(Records from a dataset)
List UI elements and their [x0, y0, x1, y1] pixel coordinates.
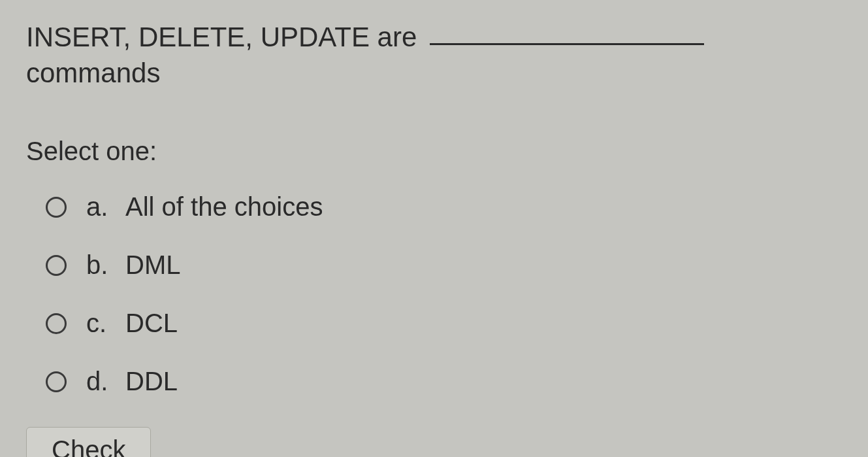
option-label: DDL: [125, 367, 842, 396]
question-after: commands: [26, 58, 160, 88]
option-label: DML: [125, 250, 842, 280]
radio-icon: [46, 313, 67, 334]
option-letter: a.: [86, 192, 125, 222]
option-letter: d.: [86, 367, 125, 396]
radio-icon: [46, 197, 67, 218]
option-label: DCL: [125, 309, 842, 338]
option-b[interactable]: b. DML: [46, 250, 842, 280]
question-before: INSERT, DELETE, UPDATE are: [26, 22, 425, 52]
check-button[interactable]: Check: [26, 427, 151, 457]
option-c[interactable]: c. DCL: [46, 309, 842, 338]
option-letter: c.: [86, 309, 125, 338]
option-a[interactable]: a. All of the choices: [46, 192, 842, 222]
blank-line: [430, 43, 704, 45]
options-group: a. All of the choices b. DML c. DCL d. D…: [26, 192, 842, 396]
option-letter: b.: [86, 250, 125, 280]
option-d[interactable]: d. DDL: [46, 367, 842, 396]
question-text: INSERT, DELETE, UPDATE are commands: [26, 20, 842, 91]
option-label: All of the choices: [125, 192, 842, 222]
select-prompt: Select one:: [26, 137, 842, 166]
radio-icon: [46, 255, 67, 276]
radio-icon: [46, 371, 67, 392]
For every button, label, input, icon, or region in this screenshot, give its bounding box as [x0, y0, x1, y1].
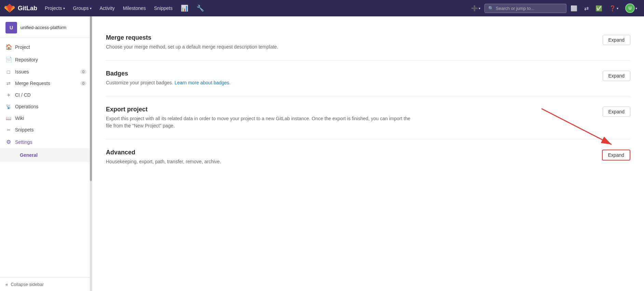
nav-chart-icon[interactable]: 📊 [177, 2, 192, 14]
nav-projects[interactable]: Projects ▾ [41, 3, 68, 13]
search-icon: 🔍 [488, 6, 494, 11]
app-layout: U unified-access-platform 🏠 Project 📄 Re… [0, 16, 644, 291]
collapse-icon: « [5, 282, 8, 287]
section-merge-requests-title: Merge requests [106, 34, 596, 41]
section-export-content: Export project Export this project with … [106, 106, 596, 129]
search-input[interactable] [496, 6, 563, 11]
ci-cd-icon: ✈ [5, 93, 12, 98]
merge-requests-icon-btn[interactable]: ⇄ [581, 3, 591, 14]
sidebar-item-operations[interactable]: 📡 Operations [0, 101, 92, 112]
sidebar-nav: 🏠 Project 📄 Repository ◻ Issues 0 ⇄ Merg… [0, 38, 92, 277]
collapse-label: Collapse sidebar [11, 282, 44, 287]
section-badges-desc: Customize your project badges. Learn mor… [106, 79, 413, 86]
collapse-sidebar-btn[interactable]: « Collapse sidebar [0, 277, 92, 291]
issues-icon-btn[interactable]: ⬜ [568, 3, 580, 14]
sidebar-nav-subnav: General [0, 148, 92, 162]
sidebar-item-repository[interactable]: 📄 Repository [0, 53, 92, 66]
export-expand-btn[interactable]: Expand [603, 107, 630, 117]
project-icon: 🏠 [5, 44, 12, 50]
sidebar-project-avatar: U [5, 22, 17, 33]
sidebar-item-label-wiki: Wiki [15, 115, 24, 121]
sidebar-item-wiki[interactable]: 📖 Wiki [0, 112, 92, 124]
section-advanced-content: Advanced Housekeeping, export, path, tra… [106, 149, 595, 165]
sidebar-item-issues[interactable]: ◻ Issues 0 [0, 66, 92, 78]
advanced-expand-btn[interactable]: Expand [602, 150, 630, 161]
nav-wrench-icon[interactable]: 🔧 [193, 2, 207, 14]
section-advanced-desc: Housekeeping, export, path, transfer, re… [106, 158, 413, 165]
sidebar-item-label-project: Project [15, 44, 30, 50]
search-bar[interactable]: 🔍 [484, 4, 566, 13]
issues-badge: 0 [80, 69, 86, 74]
sidebar-scrollbar-track[interactable] [90, 16, 92, 291]
section-badges-title: Badges [106, 70, 596, 77]
merge-requests-expand-btn[interactable]: Expand [603, 35, 630, 45]
sidebar-item-label-settings: Settings [15, 139, 32, 145]
issues-icon: ◻ [5, 69, 12, 74]
sidebar-subitem-general[interactable]: General [14, 150, 92, 161]
section-badges-content: Badges Customize your project badges. Le… [106, 70, 596, 86]
sidebar-item-merge-requests[interactable]: ⇄ Merge Requests 0 [0, 78, 92, 89]
section-export-desc: Export this project with all its related… [106, 115, 413, 129]
sidebar-item-settings[interactable]: ⚙ Settings [0, 136, 92, 148]
badges-learn-more-link[interactable]: Learn more about badges. [175, 80, 231, 85]
settings-icon: ⚙ [5, 139, 12, 145]
user-avatar-btn[interactable]: U ▾ [622, 1, 640, 15]
avatar: U [625, 3, 635, 13]
sidebar-item-label-snippets: Snippets [15, 127, 33, 133]
section-advanced-title: Advanced [106, 149, 595, 156]
sidebar-project-name: unified-access-platform [20, 25, 66, 31]
merge-requests-icon: ⇄ [5, 81, 12, 86]
topnav: GitLab Projects ▾ Groups ▾ Activity Mile… [0, 0, 644, 16]
nav-milestones[interactable]: Milestones [120, 3, 149, 13]
repository-icon: 📄 [5, 56, 12, 63]
sidebar-item-snippets[interactable]: ✂ Snippets [0, 124, 92, 136]
sidebar-item-project[interactable]: 🏠 Project [0, 41, 92, 53]
section-badges: Badges Customize your project badges. Le… [106, 60, 630, 96]
section-merge-requests-content: Merge requests Choose your merge method,… [106, 34, 596, 51]
sidebar-scrollbar-thumb[interactable] [90, 16, 92, 181]
section-export-title: Export project [106, 106, 596, 113]
main-content: Merge requests Choose your merge method,… [92, 16, 644, 291]
sidebar-item-label-repository: Repository [15, 57, 38, 63]
sidebar: U unified-access-platform 🏠 Project 📄 Re… [0, 16, 92, 291]
sidebar-item-label-merge-requests: Merge Requests [15, 81, 50, 86]
help-btn[interactable]: ❓ ▾ [606, 3, 621, 14]
new-item-btn[interactable]: ➕ ▾ [468, 3, 483, 14]
section-merge-requests-desc: Choose your merge method, set up a defau… [106, 43, 413, 51]
operations-icon: 📡 [5, 104, 12, 109]
sidebar-item-label-operations: Operations [15, 104, 38, 109]
gitlab-wordmark: GitLab [18, 5, 37, 12]
gitlab-logo[interactable]: GitLab [4, 3, 37, 14]
nav-snippets[interactable]: Snippets [151, 3, 176, 13]
nav-groups[interactable]: Groups ▾ [70, 3, 95, 13]
sidebar-item-ci-cd[interactable]: ✈ CI / CD [0, 89, 92, 101]
section-export-project: Export project Export this project with … [106, 96, 630, 139]
badges-expand-btn[interactable]: Expand [603, 71, 630, 81]
sidebar-item-label-ci-cd: CI / CD [15, 92, 31, 98]
nav-activity[interactable]: Activity [96, 3, 118, 13]
section-merge-requests: Merge requests Choose your merge method,… [106, 25, 630, 60]
sidebar-header: U unified-access-platform [0, 16, 92, 38]
wiki-icon: 📖 [5, 116, 12, 121]
todo-icon-btn[interactable]: ✅ [593, 3, 605, 14]
merge-requests-badge: 0 [80, 81, 86, 86]
section-advanced: Advanced Housekeeping, export, path, tra… [106, 139, 630, 175]
groups-chevron-icon: ▾ [90, 6, 92, 10]
snippets-icon: ✂ [5, 127, 12, 133]
sidebar-item-label-issues: Issues [15, 69, 29, 74]
projects-chevron-icon: ▾ [63, 6, 65, 10]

### PROBLEM DESCRIPTION
List the lines of the records where "DELETE" occurs.

### TASK SOLUTION
question-before: INSERT, DELETE, UPDATE are: [26, 22, 425, 52]
question-text: INSERT, DELETE, UPDATE are commands: [26, 20, 842, 91]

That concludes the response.